(DC Public Health, Janis Doss - [email protected])
Whole genome sequencing (WGS) has become more prevalent in public health laboratories in recent years due to the COVID-19 pandemic. Many public health labs are now using their enhanced WGS infrastructure to sequence other emerging pathogens; however, bioinformatic methods must be adapted to the organism, resources available, and specific needs of the lab. The largest monkeypox (MPX) outbreak outside of non-endemic areas occurred in 2022 and many public health labs became interested in sequencing MPX for surveillance, outbreak investigations, and research. The MPX virus has some interesting genetic characteristics, such as a large 197 kb genome, the presence of tandem repeats, and a tendency to evolve by gene loss rather than progressive point mutations. Imagine you are the bioinformatician for a lab that is starting to sequence MPX samples. Develop a protocol for MPX bioinformatic analysis, including preprocessing of raw reads, genome assembly, quality assessment, lineage classification, and visualization of results (alignments and trees). You can use fastq files from the NCBI Sequence Read Archive (SRA). If possible, create an automated pipeline/workflow using Nextflow, Galaxy, or other software.

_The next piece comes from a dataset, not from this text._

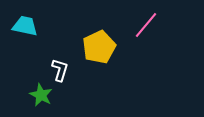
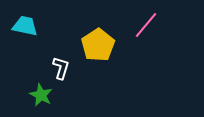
yellow pentagon: moved 1 px left, 2 px up; rotated 8 degrees counterclockwise
white L-shape: moved 1 px right, 2 px up
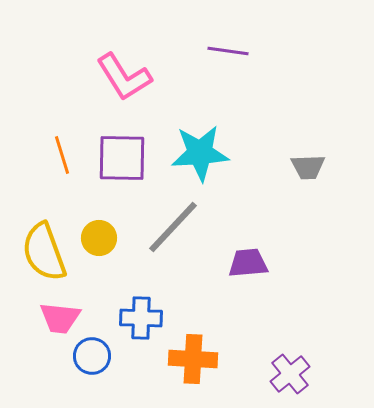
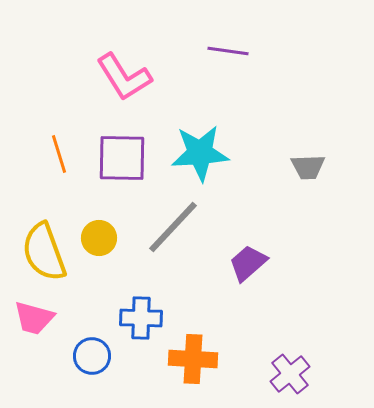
orange line: moved 3 px left, 1 px up
purple trapezoid: rotated 36 degrees counterclockwise
pink trapezoid: moved 26 px left; rotated 9 degrees clockwise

Resources that would be helpful for this project would include:
- NCBI SRA to download fastq files
- Nextclade can do monkeypox lineage classification, alignments, and trees
- This is a good reference genome for monkeypox
- There are many free assembly programs, such as Cecret
This workflow was developed on a high performance computing cluster with the following software:
- Red Hat Enterprise Linux Server 7.9
- Slurm 22.05.7
- miniconda3/conda 23.3.1
- wget 1.14
- tar 1.26
- xz 5.2.2
- GNU sed 4.2.2
Additionally, you will need internet access while you are logged in to the cluster, but computing jobs that you run on the cluster will not require internet access.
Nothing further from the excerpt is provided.